Data section ::
──────────

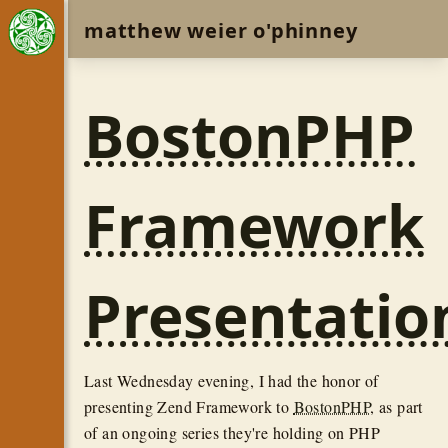
matthew weier o'phinney
BostonPHP
Framework
Presentatio
Last Wednesday evening, I had the honor of
presenting Zend Framework to
BostonPHP
, as part
of an ongoing series they're holding on PHP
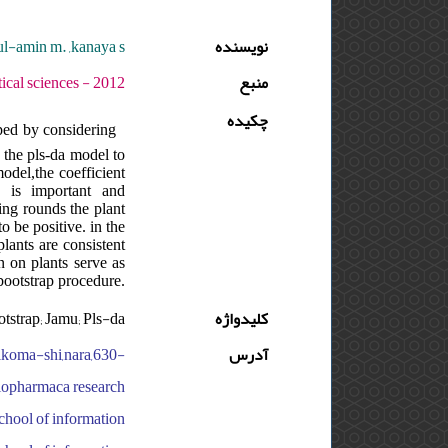
ul-amin m. ,kanaya s.
نویسنده
دوره : 6 - شماره : 2 - صفحه:147 -164
منبع
چکیده
ped by considering
 the pls-da model to
odel,the coefficient
s is important and
ling rounds the plant
o be positive. in the
lants are consistent
n on plants serve as
bootstrap procedure.
tstrap; Jamu; Pls-da
کلیدواژه
,ikoma-shi,nara,630-
آدرس
 biopharmaca research
school of information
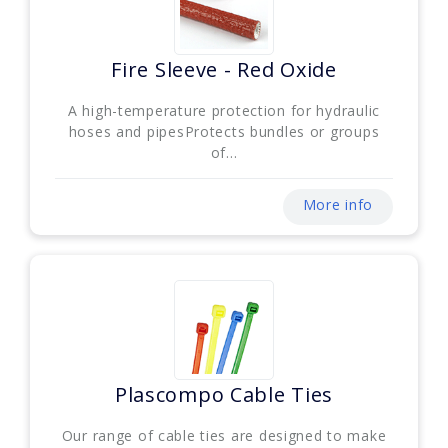
Fire Sleeve - Red Oxide
A high-temperature protection for hydraulic
hoses and pipesProtects bundles or groups
of...
More info
Plascompo Cable Ties
Our range of cable ties are designed to make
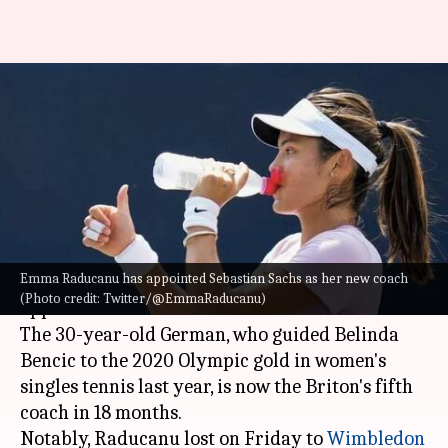
Emma Raducanu hires
Sebastian Sachs as new coach:
Details here
By
Dec 17, 2022
10:34 am
Rajdeep Saha
What's the story
Emma Raducanu has appointed Sebastian Sachs as her new coach
2021 US Open champion
Emma Raducanu
has
(Photo credit: Twitter/@EmmaRaducanu)
appointed Sebastian Sachs as her new coach.
The 30-year-old German, who guided Belinda
Bencic to the 2020 Olympic gold in women's
singles tennis last year, is now the Briton's fifth
coach in 18 months.
Notably, Raducanu lost on Friday to
Wimbledon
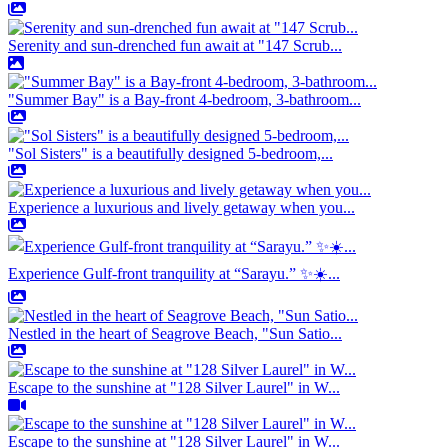
Serenity and sun-drenched fun await at "147 Scrub...
"Summer Bay" is a Bay-front 4-bedroom, 3-bathroom...
"Sol Sisters" is a beautifully designed 5-bedroom,...
Experience a luxurious and lively getaway when you...
Experience Gulf-front tranquility at “Sarayu.” ✨☀️...
Nestled in the heart of Seagrove Beach, "Sun Satio...
Escape to the sunshine at "128 Silver Laurel" in W...
Escape to the sunshine at "128 Silver Laurel" in W...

──────────

In the lines above, find each one with "Sebastian" and list it.

Sebastian Sachs as new coach:
Emma Raducanu has appointed Sebastian Sachs as her new coach
appointed Sebastian Sachs as her new coach.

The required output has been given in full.